▸ **Material for the task**
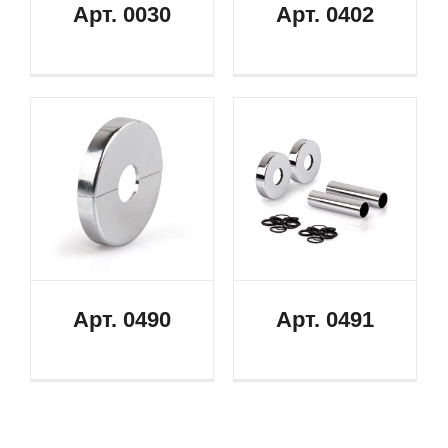
Арт. 0030
Арт. 0402
Арт. 0490
Арт. 0491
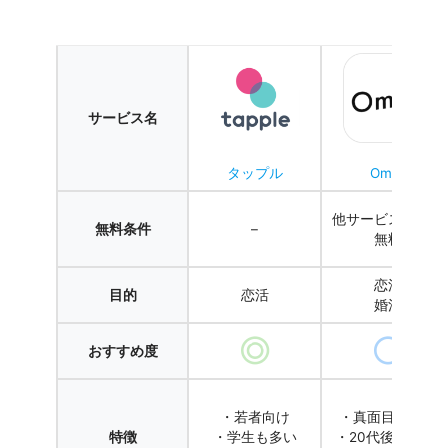
サービス名
タップル
Omiai
他サービス登録で
無料条件
–
無料
恋活
目的
恋活
婚活
おすすめ度
・若者向け
・真面目な恋活
特徴
・学生も多い
・20代後半〜30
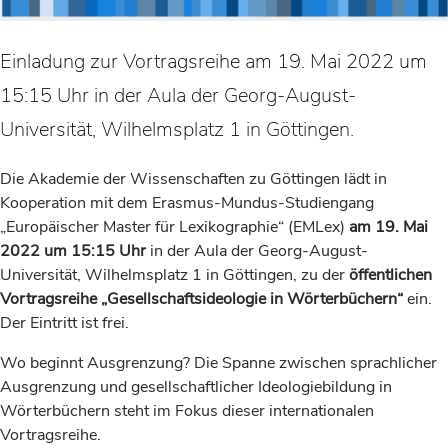
Einladung zur Vortragsreihe am 19. Mai 2022 um
15:15 Uhr in der Aula der Georg-August-
Universität, Wilhelmsplatz 1 in Göttingen.
Die Akademie der Wissenschaften zu Göttingen lädt in
Kooperation mit dem Erasmus-Mundus-Studiengang
„Europäischer Master für Lexikographie“ (EMLex)
am 19. Mai
2022 um 15:15 Uhr
in der Aula der Georg-August-
Universität, Wilhelmsplatz 1 in Göttingen, zu der
öffentlichen
Vortragsreihe „Gesellschaftsideologie in Wörterbüchern“
ein.
Der Eintritt ist frei.
Wo beginnt Ausgrenzung? Die Spanne zwischen sprachlicher
Ausgrenzung und gesellschaftlicher Ideologiebildung in
Wörterbüchern steht im Fokus dieser internationalen
Vortragsreihe.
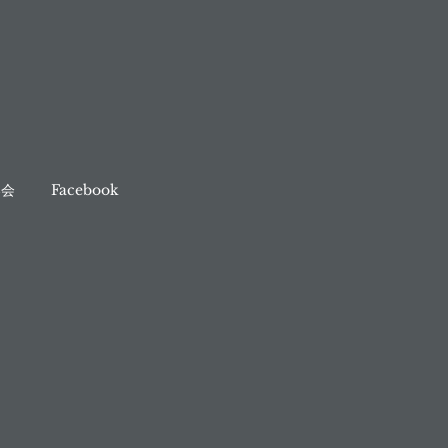
奏会
Facebook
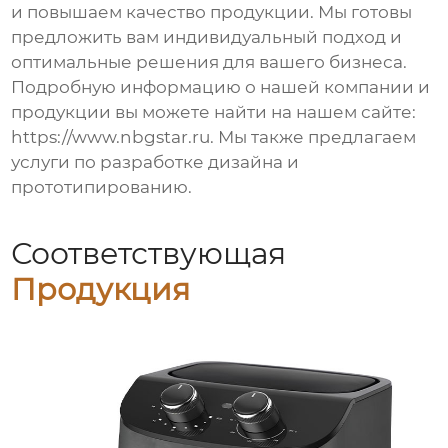
и повышаем качество продукции. Мы готовы
предложить вам индивидуальный подход и
оптимальные решения для вашего бизнеса.
Подробную информацию о нашей компании и
продукции вы можете найти на нашем сайте:
https://www.nbgstar.ru
. Мы также предлагаем
услуги по разработке дизайна и
прототипированию.
Соответствующая
Продукция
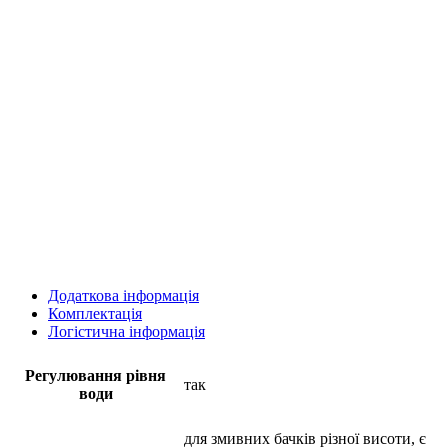
Додаткова інформація
Комплектація
Логістична інформація
Регулювання рівня
так
води
для змивних бачків різної висоти, є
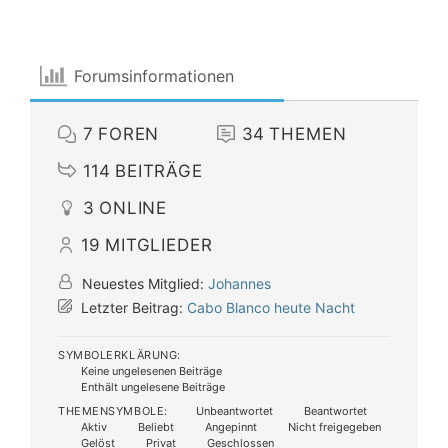
Forumsinformationen
7
FOREN
34
THEMEN
114
BEITRÄGE
3
ONLINE
19
MITGLIEDER
Neuestes Mitglied:
Johannes
Letzter Beitrag:
Cabo Blanco heute Nacht
SYMBOLERKLÄRUNG:
Keine ungelesenen Beiträge
Enthält ungelesene Beiträge
THEMENSYMBOLE:
Unbeantwortet
Beantwortet
Aktiv
Beliebt
Angepinnt
Nicht freigegeben
Gelöst
Privat
Geschlossen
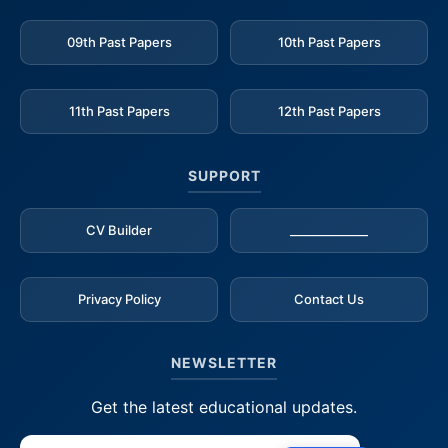
09th Past Papers
10th Past Papers
11th Past Papers
12th Past Papers
SUPPORT
CV Builder
_____________
Privacy Policy
Contact Us
NEWSLETTER
Get the latest educational updates.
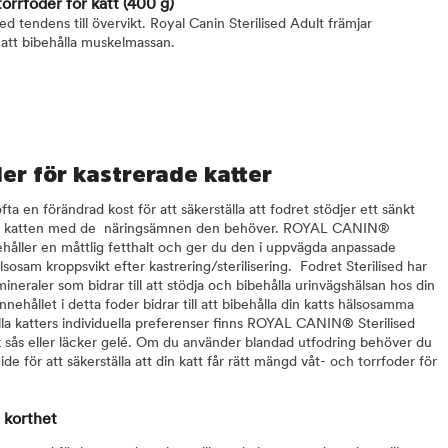
torrfoder för katt
(400 g)
d tendens till övervikt. Royal Canin Sterilised Adult främjar
l att bibehålla muskelmassan.
er för kastrerade katter
fta en förändrad kost för att säkerställa att fodret stödjer ett sänkt
ser katten med de näringsämnen den behöver. ROYAL CANIN®
nnehåller en måttlig fetthalt och ger du den i uppvägda anpassade
lsosam kroppsvikt efter kastrering/sterilisering. Fodret Sterilised har
neraler som bidrar till att stödja och bibehålla urinvägshälsan hos din
nehållet i detta foder bidrar till att bibehålla din katts hälsosamma
lla katters individuella preferenser finns ROYAL CANIN® Sterilised
ik sås eller läcker gelé. Om du använder blandad utfodring behöver du
guide för att säkerställa att din katt får rätt mängd våt- och torrfoder för
i korthet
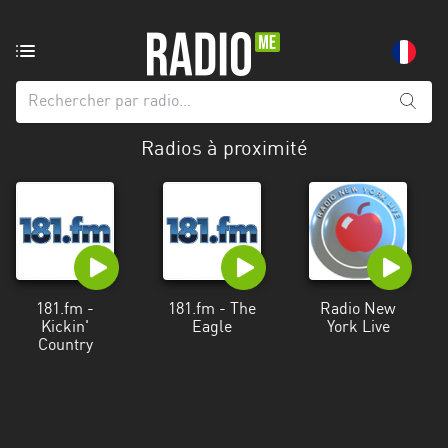
Radio
de:
Toutes
Radios à proximité
les
régions
Abidjan
Andalousie
Attica
181.fm -
181.fm - The
Radio New
Kickin'
Eagle
York Live
Auvergne-
Country
Rhône-
Alpes
Bâle-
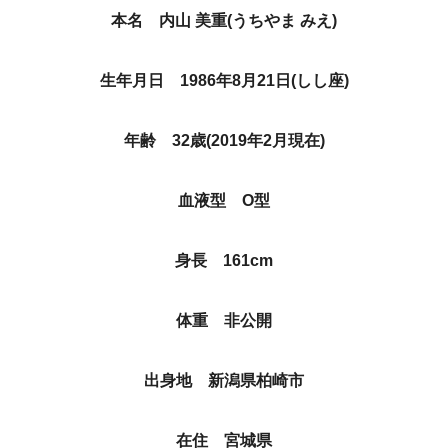
本名 内山 美重(うちやま みえ)
生年月日 1986年8月21日(しし座)
年齢 32歳(2019年2月現在)
血液型 O型
身長 161cm
体重 非公開
出身地 新潟県柏崎市
在住 宮城県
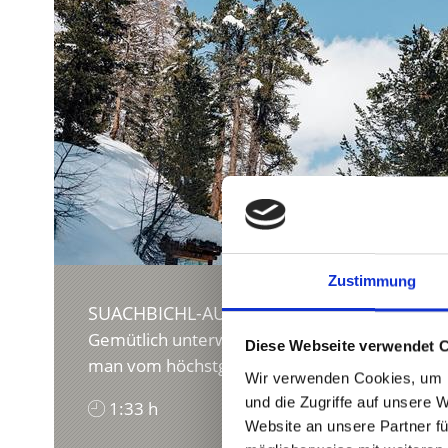
Zustimmung
SUACHBICHL-AUSBLICK
Gemütlich unterwegs im Reich des Kondlwaals
Diese Webseite verwendet 
man vom höchstgelegenen Getreidehof Europa
Wir verwenden Cookies, um I
und die Zugriffe auf unsere 
1:33 h
269 hm
Website an unsere Partner fü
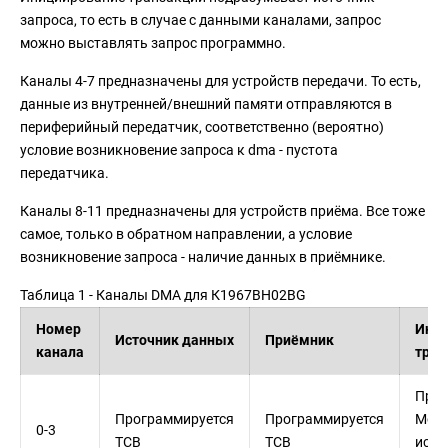
запроса, то есть в случае с данными каналами, запрос
можно выставлять запрос программно.
Каналы 4-7 предназначены для устройств передачи. То есть,
данные из внутренней/внешний памяти отправляются в
периферийный передатчик, соответственно (вероятно)
условие возникновение запроса к dma - пустота
передатчика.
Каналы 8-11 предназначены для устройств приёма. Все тоже
самое, только в обратном направлении, а условие
возникновение запроса - наличие данных в приёмнике.
Таблица 1 - Каналы DMA для К1967ВН02BG
Номер
Иниц
Источник данных
Приёмник
канала
тран
Прог
Программируется
Программируется
Мож
0-3
TCB
TCB
испо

▸ **Task objective**
Tally the lines above that include "предназначены", and reply with only the tally.

▸ **Answer space**
2